### About this task:
In the records below, take the line containing "Galleries hommes (687, 88)" and reproduce it and every subsequent line exactly, adding nothing.

### The data:

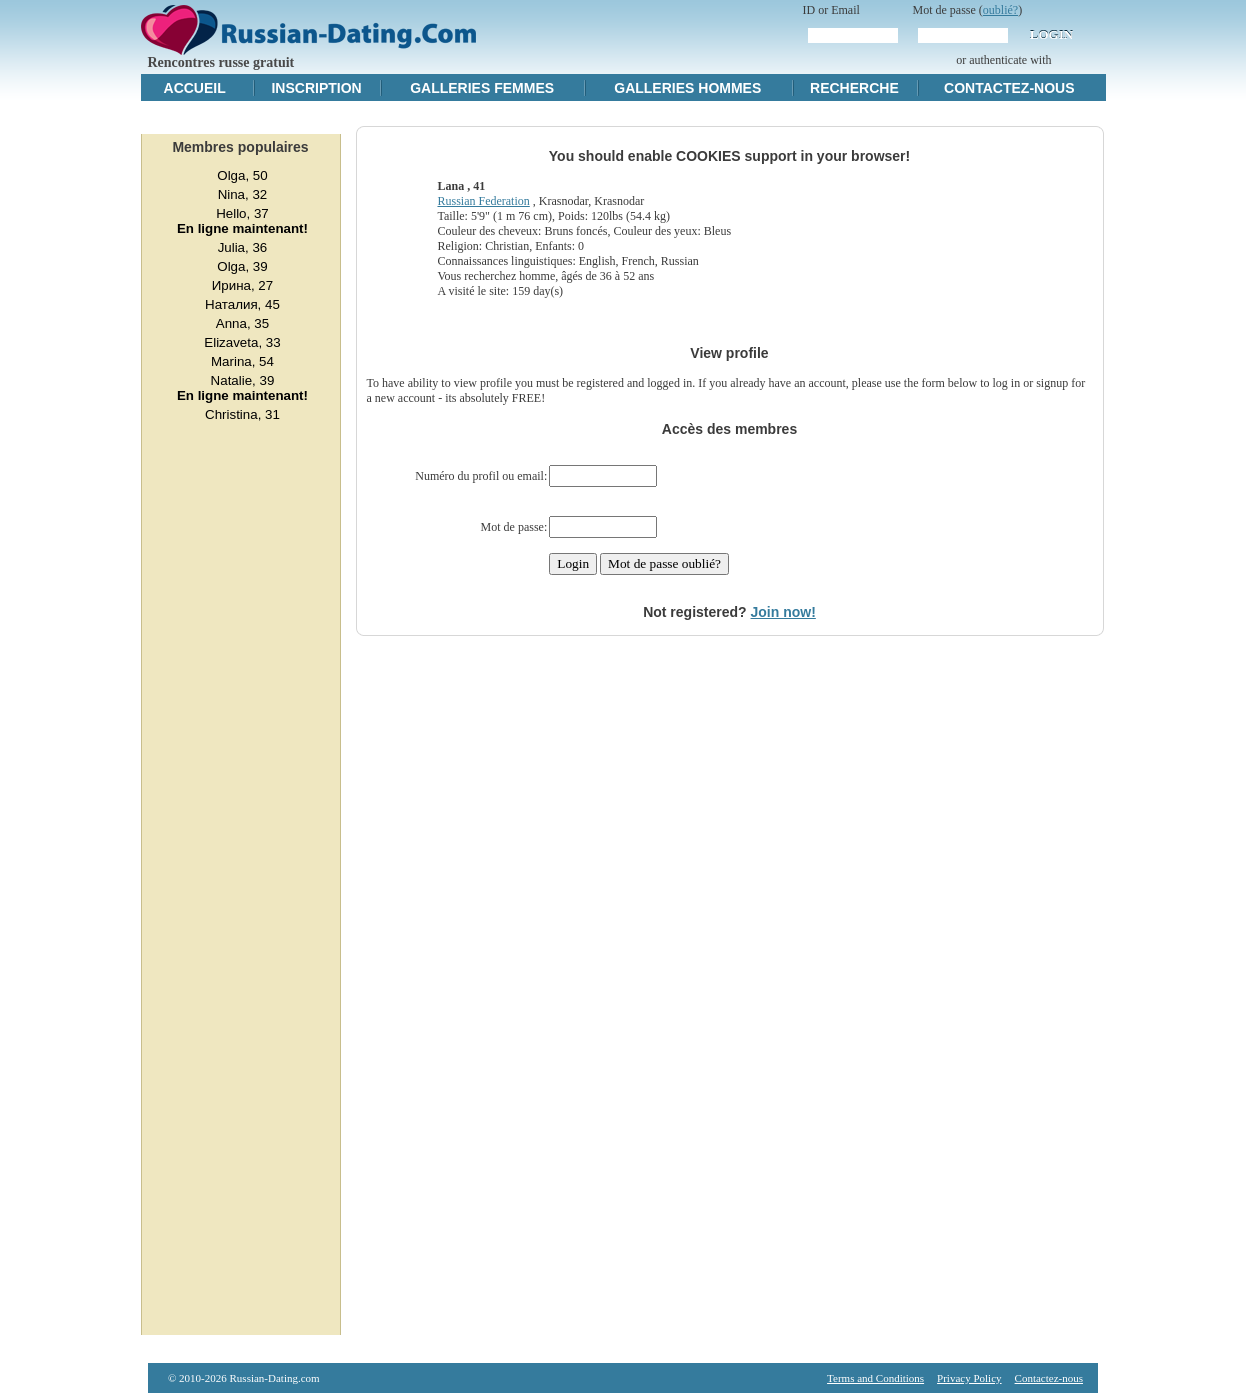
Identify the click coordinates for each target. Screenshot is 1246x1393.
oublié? (1000, 10)
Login (1051, 34)
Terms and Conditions (875, 1378)
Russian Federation (483, 201)
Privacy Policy (969, 1378)
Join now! (783, 612)
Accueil (195, 88)
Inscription (316, 88)
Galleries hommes (687, 88)
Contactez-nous (1009, 88)
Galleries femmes (482, 88)
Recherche (854, 88)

### Exercise solution:
Galleries hommes (687, 88)
Contactez-nous (1009, 88)
Galleries femmes (482, 88)
Recherche (854, 88)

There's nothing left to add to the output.